Rudi Voeller z dużym entuzjazmem odniósł się do rozwoju młodych talentów w Niemczech, wskazując Lennarta Karla jako symbol pozytywnych zmian w szkoleniu.
Rudi Voeller nie kryje zadowolenia z kierunku, w jakim zmierza niemiecka piłka młodzieżowa. W rozmowie z dziennikiem „Welt”, dyrektor sportowy reprezentacji Niemiec podkreślił, że pojawienie się nowych nazwisk w krótkim czasie jest najlepszą odpowiedzią na niedawną falę krytyki dotyczącą pracy z młodymi zawodnikami.

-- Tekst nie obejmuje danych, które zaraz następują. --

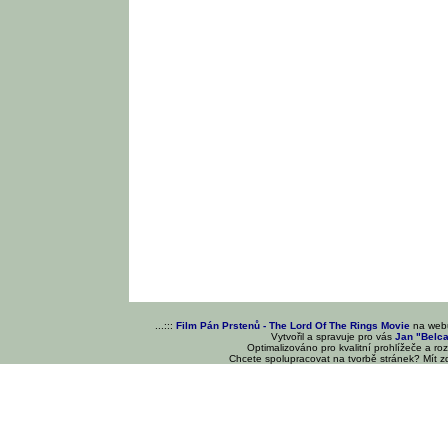
...:::
Film Pán Prstenů - The Lord Of The Rings Movie
na we
Vytvořil a spravuje pro vás
Jan "Belc
Optimalizováno pro kvalitní prohlížeče a ro
Chcete spolupracovat na tvorbě stránek? Mít 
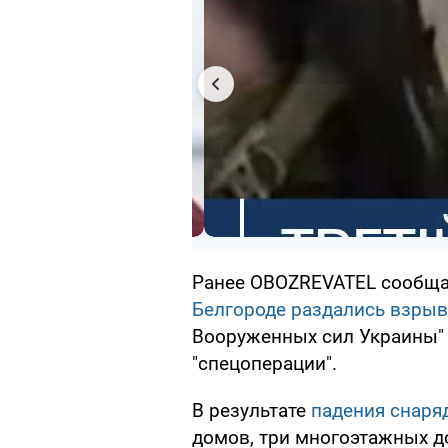
Ранее OBOZREVATEL сообщал
Белгороде раздались взры
Вооруженных сил Украины" 
"спецоперации".
В результате
падения снаря
домов, три многоэтажных д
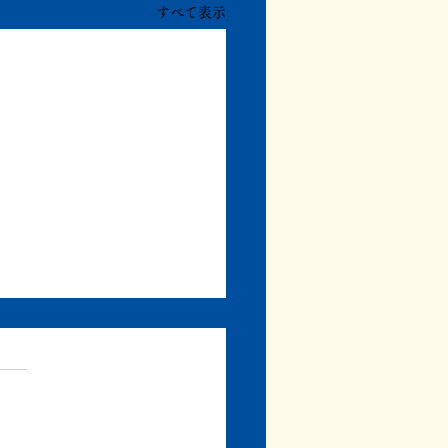
すべて表示
退院予定
退院予定でしたが、まだ病院
ます。 明日には退院予定で
 しかし体調は悪く、病状は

– Wspaniale jest widzieć, jak Lennart gra. Ale jeśli chodzi o młode talenty, myślę też o Saidzie El Maly i Assanie Ouédraogo, którzy strzelili nawet gola Słowacji. To świetna wiadomość dla niemieckiej piłki nożnej – powiedział Voeller.
Legenda niemieckiego futbolu zwróciła uwagę, że jeszcze kilka miesięcy temu nastroje wokół szkolenia młodzieży były skrajnie negatywne. Dziś sytuacja wygląda zupełnie inaczej.
– Sześć miesięcy temu panował ogromny sprzeciw wobec rozwoju młodzieży. Teraz nagle mamy trzech zawodników, których jeszcze kilka miesięcy temu nikt nawet nie brał pod uwagę – dodał.
Dla Voellera to wyraźny sygnał, że obrana droga zaczyna przynosić efekty. Jego zdaniem Karl, El Mala i Ouédraogo są dowodem na to, że niemiecki futbol ma solidne fundamenty na przyszłość.
– To przyszłość niemieckiej piłki nożnej – podsumował bez wahania.